Prove that $A,B>0$ and $A_{ij}< B_{ij}$ implies $A>0$ Let $A= a(i,j)$ and $B= b(i,j)$ be ($n\times n$) matrices that are positive definite such that $a(i,j) < b(i,j)$ .Let $C= c(i,j)= a(i,j) - b(i,j)$, then $C$ is also positive definite. Why or why not?
what i know is $x^T(C)x= x^T (A-B) x = x^T(A)x - x^T(B)x$. Now both terms on right-hand side are greater than $0$ as $A$ and $B$ are positive definite. Also  $a(i,j) < b(i,j)$. But in such case the sign of $x^T(C)x$ being positive or negative will also depend on the value of elements of vector $x$. So, we can't assure that $x^T(C)x < 0$ always or that $C$ is not positive definite.
Am i right about this?
 A: 
Proposition
  If $A=(a_{ij})$, $B=(b_{ij})$ are two positive-definite matrices with $a_{ij}<b_{ij} \forall i,j$, then $A-B$ can only be indefinite or negative-definite or negative semi-definite.  

Demonstration
This strange proposition says only that $A-B$ must take on negative values somewhere, and this is easy to prove: $A-B=(a_{ij}-b_{ij})=(c_{ij})$, so in particular $c_{1,1}<0$, and the form corresponding to $A-B$ contains the monomial $c_{1,1}x_1^2$, and hence must have negative values somewhere. Hence the proposition is proved.  
Examples
The following are some illuminations showing each possibility:
negative-definite: $A=\begin{pmatrix}1\end{pmatrix}, B=\begin{pmatrix}2\end{pmatrix},  A-B=\begin{pmatrix}-1\end{pmatrix}$.

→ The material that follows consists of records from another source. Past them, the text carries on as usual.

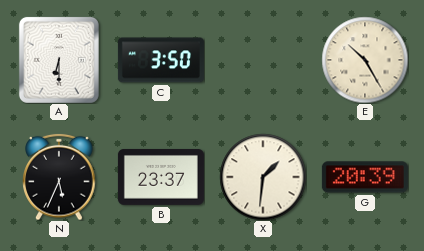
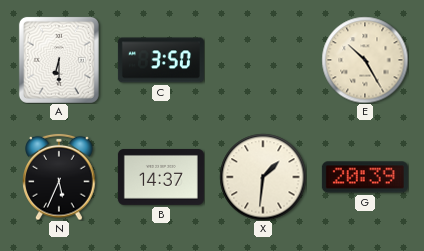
B: 23:37 -> 14:37
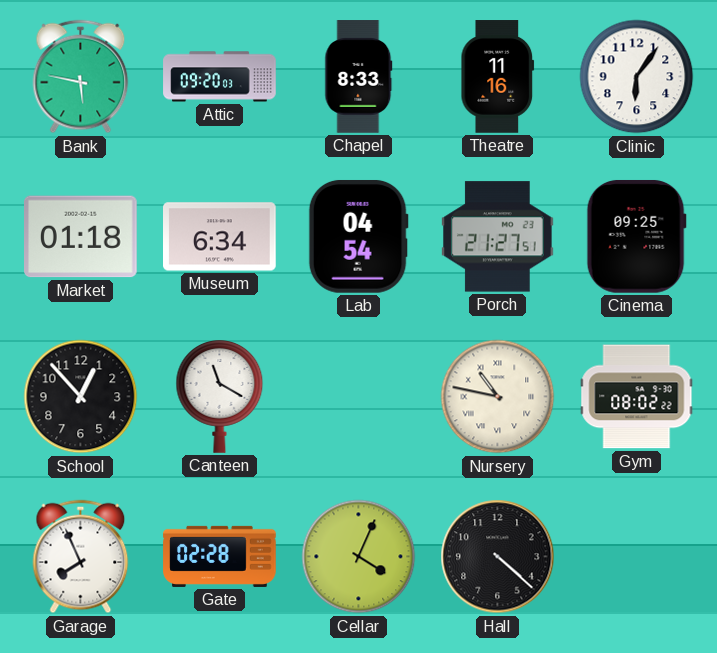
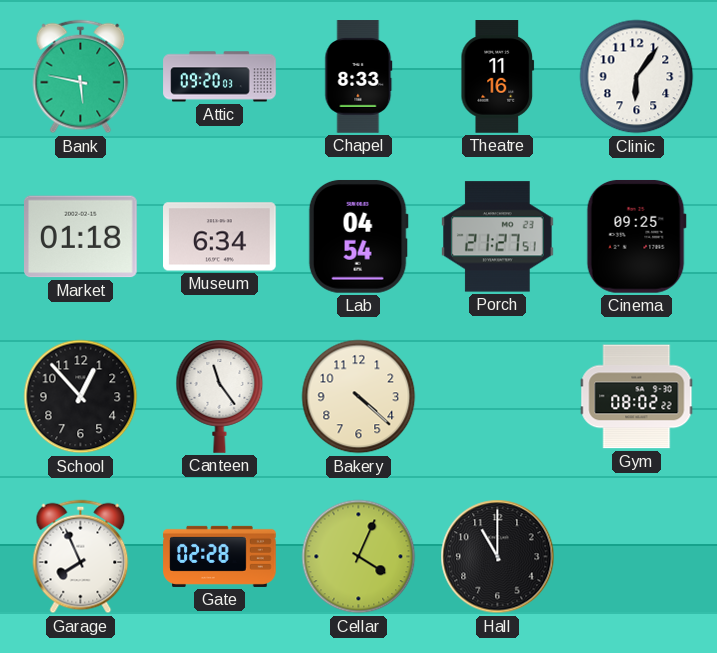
Canteen: 11:20 -> 11:24
Bakery: none -> 4:22
Nursery: 10:47 -> none
Hall: 4:22 -> 11:00
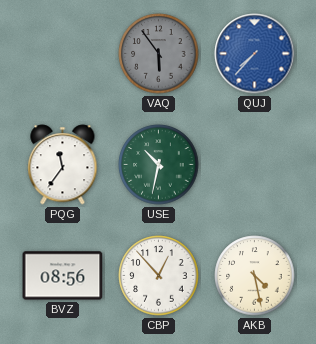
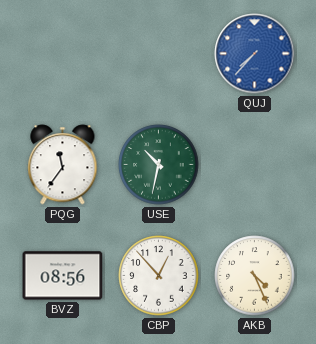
VAQ: 5:54 -> none
AKB: 4:28 -> 4:26
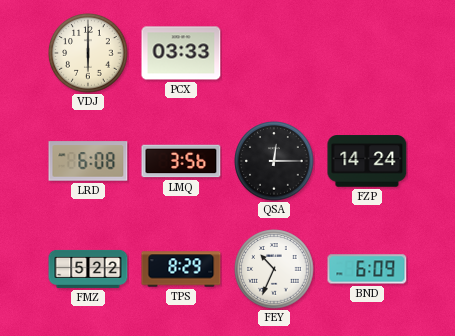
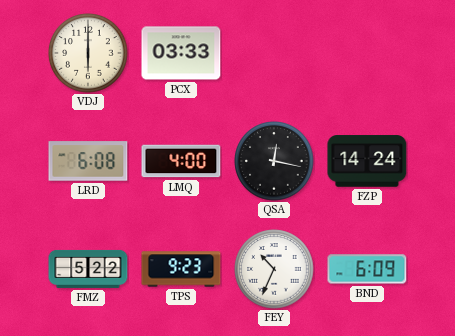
LMQ: 3:56 -> 4:00
QSA: 12:15 -> 12:17
TPS: 8:29 -> 9:23
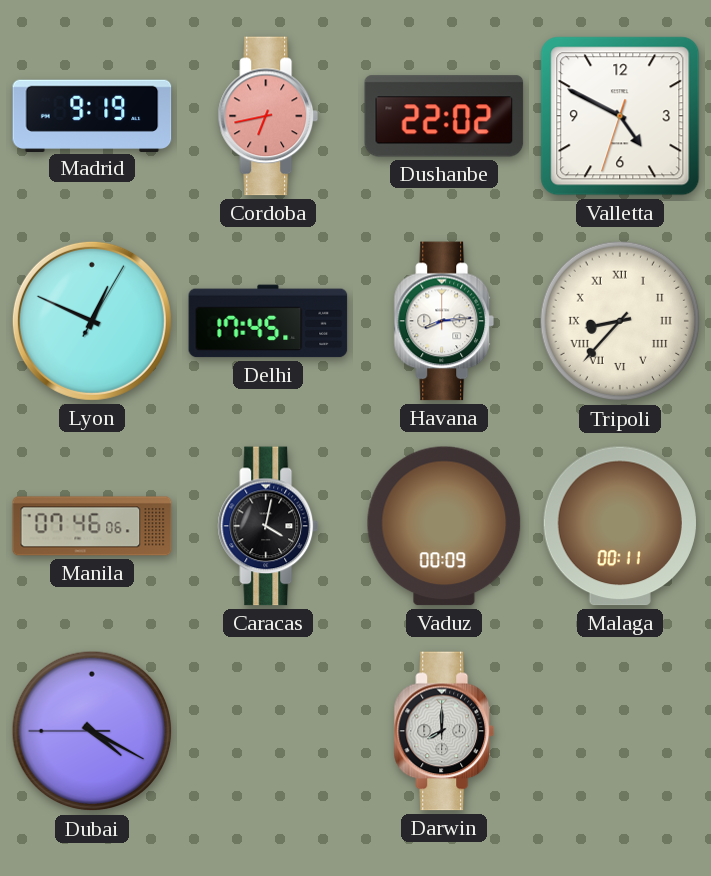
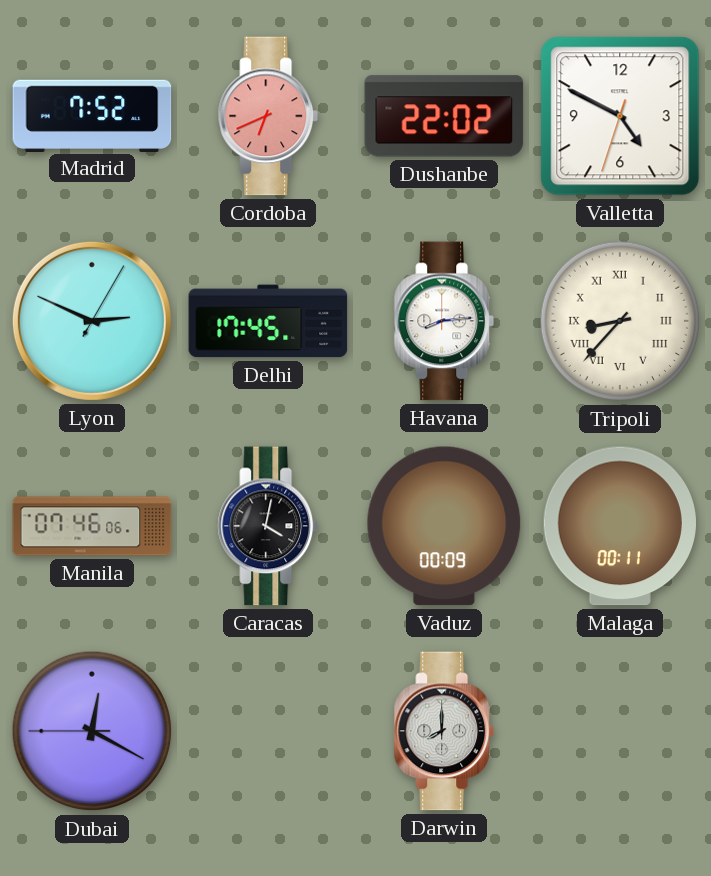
Madrid: 9:19 -> 7:52
Cordoba: 6:43 -> 6:41
Lyon: 12:49 -> 2:49
Dubai: 4:19 -> 12:19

negative semi-definite: $A=\begin{pmatrix}1&0\\0&1\end{pmatrix}, B=\begin{pmatrix}2&1\\1&2\end{pmatrix}, A-B=\begin{pmatrix}-1&-1\\-1&-1\end{pmatrix}$.
indefinite: $A=\begin{pmatrix}2&0\\0&2\end{pmatrix}, B=\begin{pmatrix}3&2\\2&3\end{pmatrix}, A-B=\begin{pmatrix}-1&-2\\-2&-1\end{pmatrix}$.
Barring mistakes, and thanks for the attention.